Al político le corresponde, pues, un protagonismo político, pero la vida política –insisto- no agota las dimensiones múltiples de la vida cívica, y el político no debe caer en la tentación de erigirse él como único referente de la vida social. La empresa, la ciencia, la cultura, el trabajo, la educación, la vida doméstica, etc, tienen sus propios actores, a los que el político no puede desplazar o menoscabar sin incurrir en actitudes sectarias absolutamente repudiables desde el centro político. 
Hablar de participación es hablar también de cooperación. La participación es siempre “participación con”. De ahí que el protagonismo de cada individuo es en realidad coprotagonismo, que se traduce necesariamente en la conjugación de dos conceptos claves para la articulación de una política centrada en la persona: autonomía e integración, las dos patas sobre las que se aplica el principio de subsidiariedad. En ningún ámbito de la vida política debe ser absorbido por instancias superiores lo que las inferiores puedan realizar con eficacia y justicia.

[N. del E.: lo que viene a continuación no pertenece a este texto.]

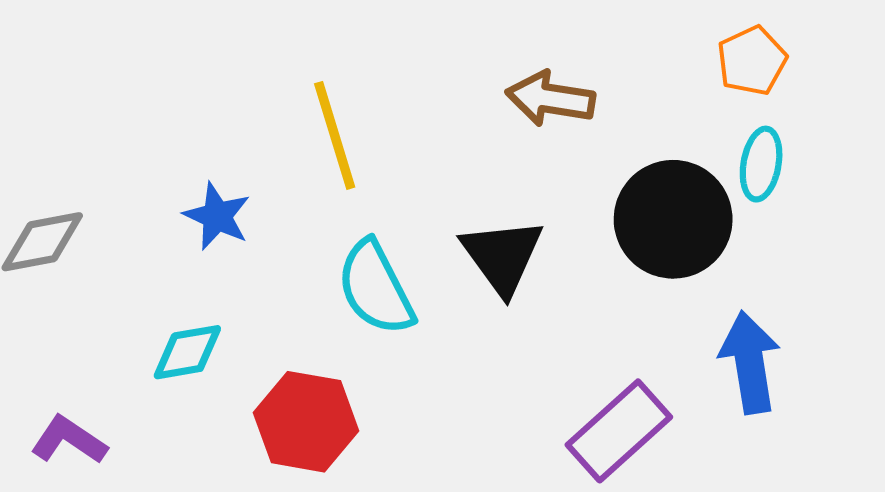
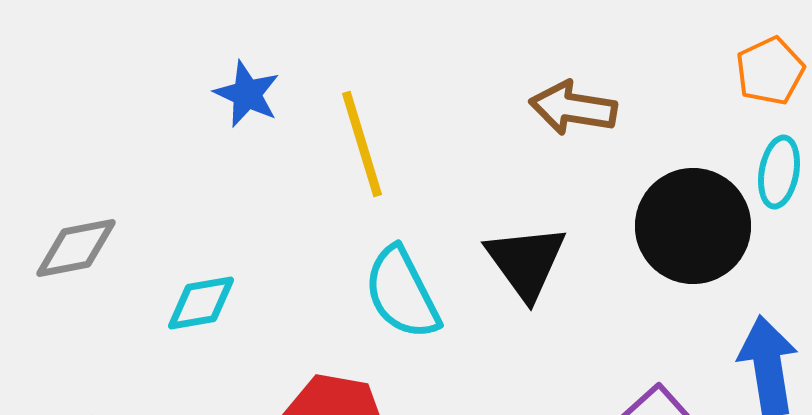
blue star: (217, 216) -> (247, 94), moved
cyan diamond: (187, 352) -> (201, 303), moved

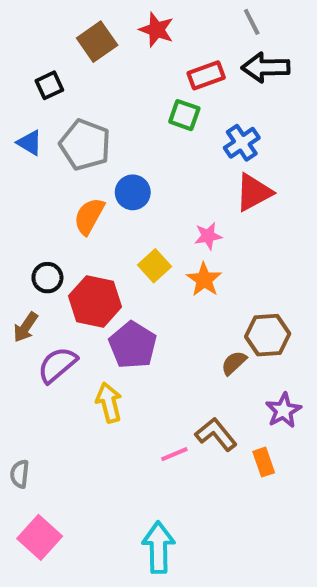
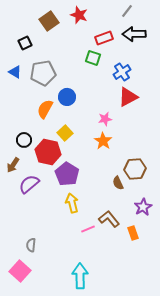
gray line: (252, 22) -> (127, 11), turned 64
gray pentagon: (85, 145) -> (43, 73), turned -30
yellow square: (155, 266) -> (65, 133), moved
brown semicircle: (234, 363) -> (118, 183), turned -72
yellow arrow: (109, 403) -> (72, 203), moved
gray semicircle: (20, 474) -> (31, 245), moved

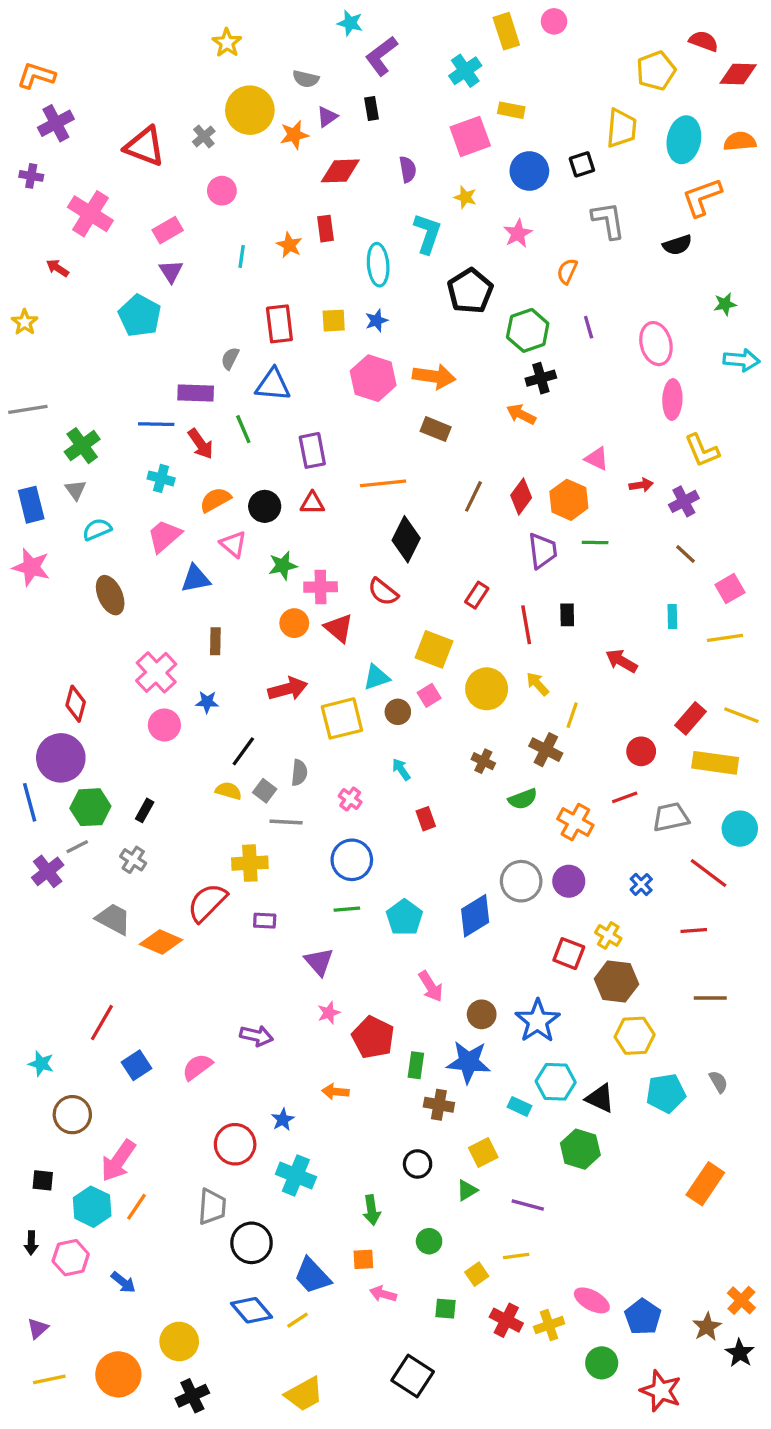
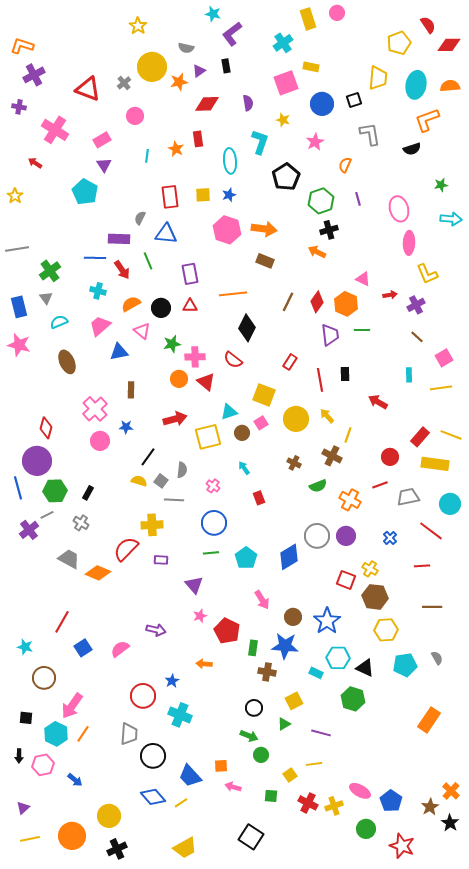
red semicircle: (704, 41) -> (428, 25), turned 36
green arrow: (372, 1210) -> (249, 736), moved, turned -60

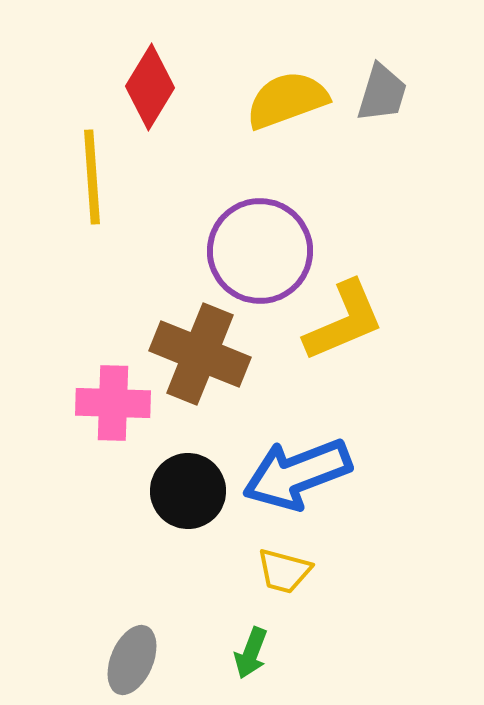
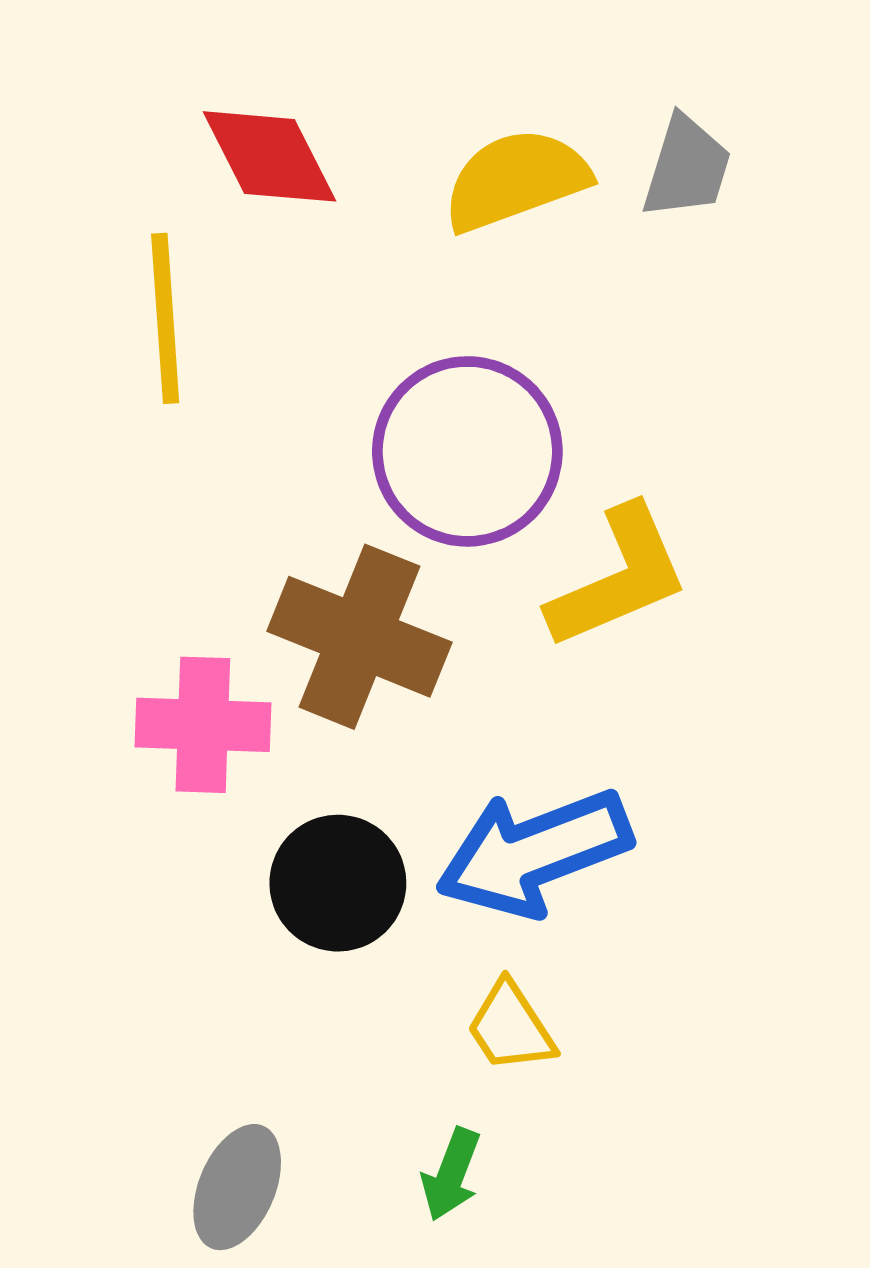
red diamond: (150, 87) -> (270, 156), turned -58
yellow trapezoid: (284, 571) -> (511, 1027), turned 42

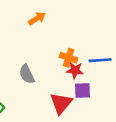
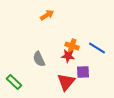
blue line: (100, 60) -> (97, 48), turned 36
red star: (75, 70) -> (68, 56), moved

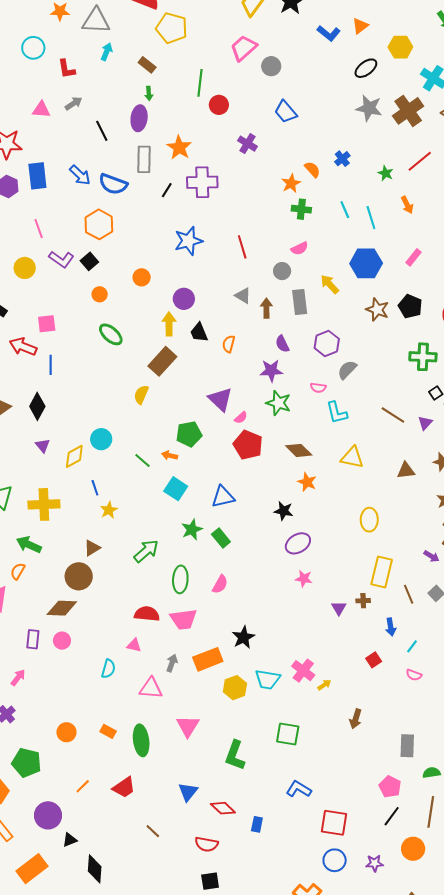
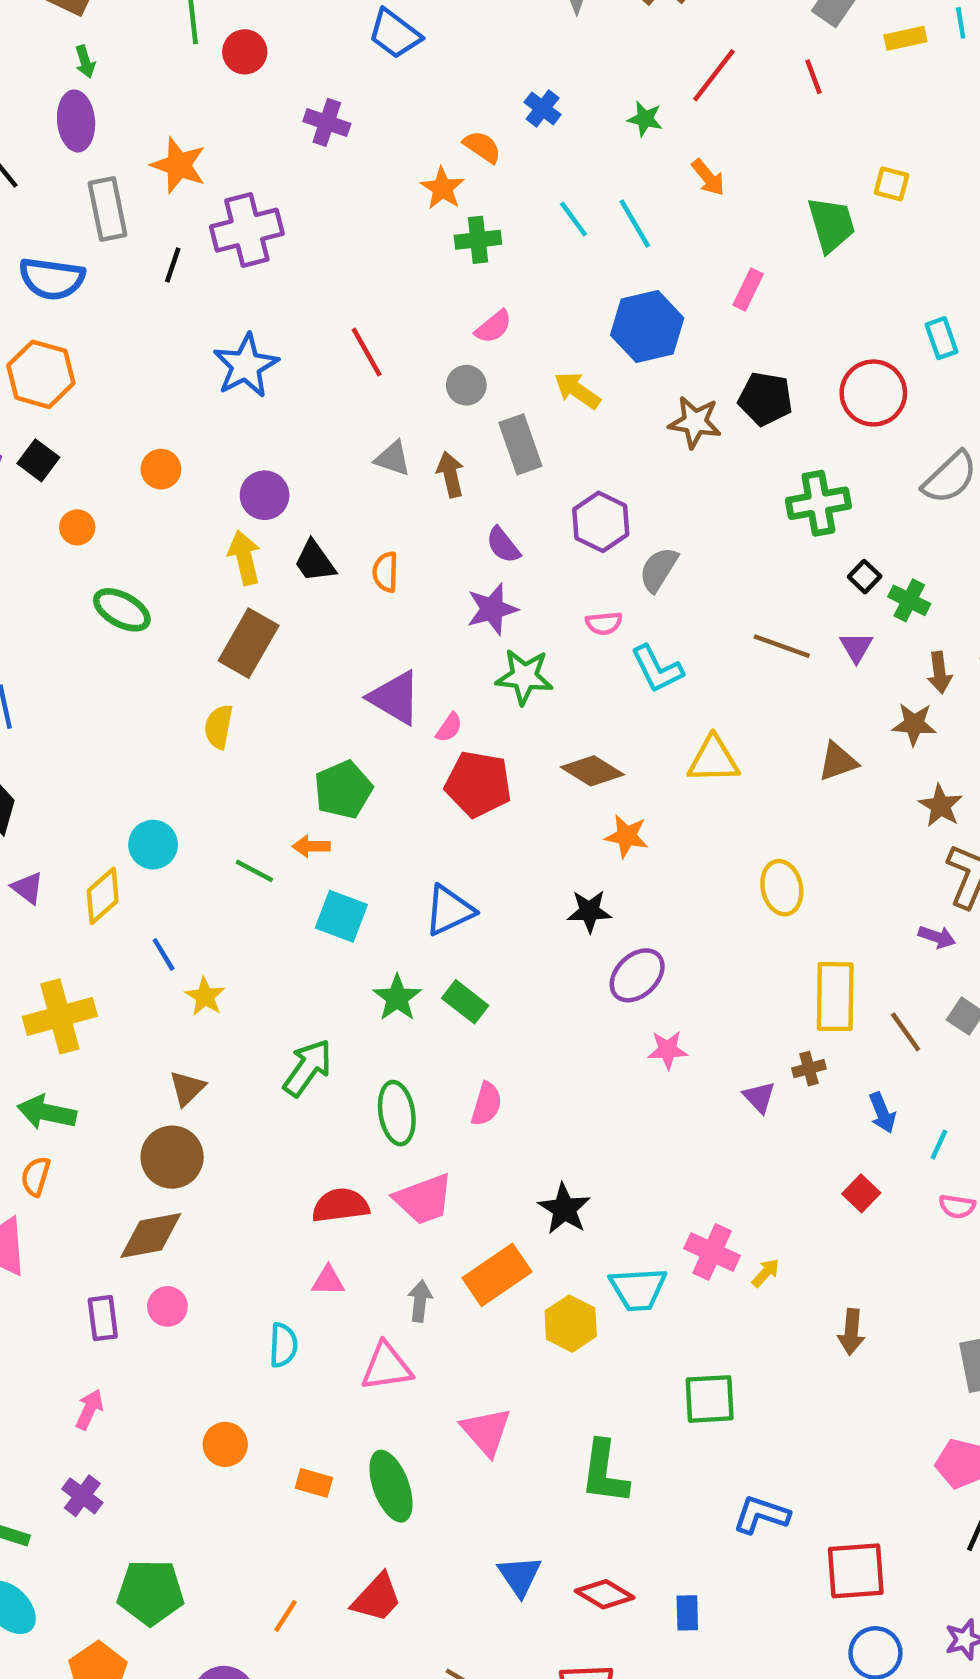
orange circle: (66, 732) -> (225, 1444), moved

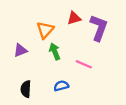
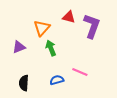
red triangle: (74, 18) -> (69, 17), turned 32
pink line: (84, 64) -> (80, 72), moved

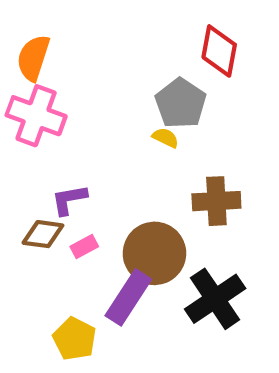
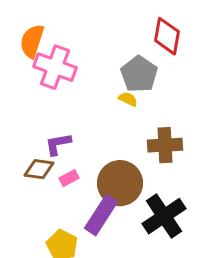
pink cross: (36, 116) -> (55, 67), moved

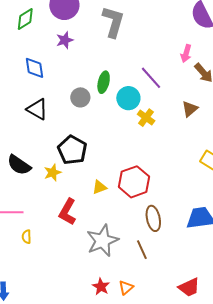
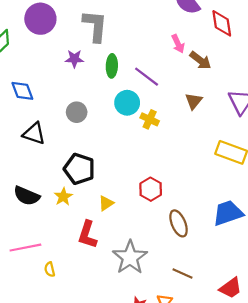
purple star: (65, 40) -> (74, 59), moved, turned 30
pink arrow: (186, 53) -> (178, 44), turned -30
green ellipse: (104, 82) -> (112, 66), moved
red hexagon: (134, 182) -> (151, 189), size x0.7
yellow triangle: (100, 187) -> (106, 203), moved
brown line: (142, 250) -> (183, 273), moved, turned -30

Estos dos conceptos, por otra parte, están en correspondencia con la doble dimensión de la persona, la individual y la social, la de su intimidad y la de su exterioridad. Insistimos en que se trata de la doble dimensión de un mismo individuo, no de dos realidades diferenciadas y distantes, que puedan tener una atención diversa. Más bien, la una nunca actúa ni se entiende adecuadamente sin la otra. 
Si la libertad –en el plano moral- es en última instancia una consecución, un logro personal; si la participación, el protagonismo en la vida pública –sea por el procedimiento y en el ámbito que sea- sólo puede ser consecuencia de una opción personalmente realizada; la solidaridad es constitutivamente una acción libre, sólo puede comprenderse como un acto de libre participación.